Your answer should be only the lines below from the one with "esclarecidos os seguintes" to the one with "da indenização prevista no item 2.1 o", repeated exactly, ends included.

Saved data entries:

-=-=-

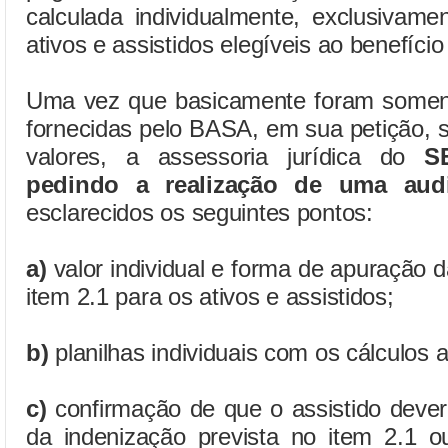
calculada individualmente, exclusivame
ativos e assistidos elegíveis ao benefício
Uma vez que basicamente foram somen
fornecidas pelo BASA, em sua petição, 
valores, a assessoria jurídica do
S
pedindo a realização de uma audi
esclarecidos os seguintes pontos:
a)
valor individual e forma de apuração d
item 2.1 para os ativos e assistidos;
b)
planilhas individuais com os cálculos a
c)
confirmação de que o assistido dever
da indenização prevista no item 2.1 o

-=-=-

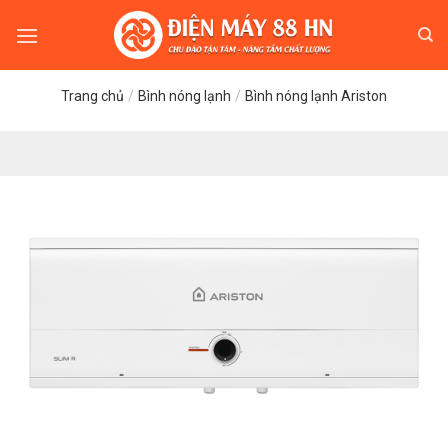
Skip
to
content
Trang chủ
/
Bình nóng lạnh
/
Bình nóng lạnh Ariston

-=-=-

Reply to the task:
esclarecidos os seguintes pontos:
a)
valor individual e forma de apuração d
item 2.1 para os ativos e assistidos;
b)
planilhas individuais com os cálculos a
c)
confirmação de que o assistido dever
da indenização prevista no item 2.1 o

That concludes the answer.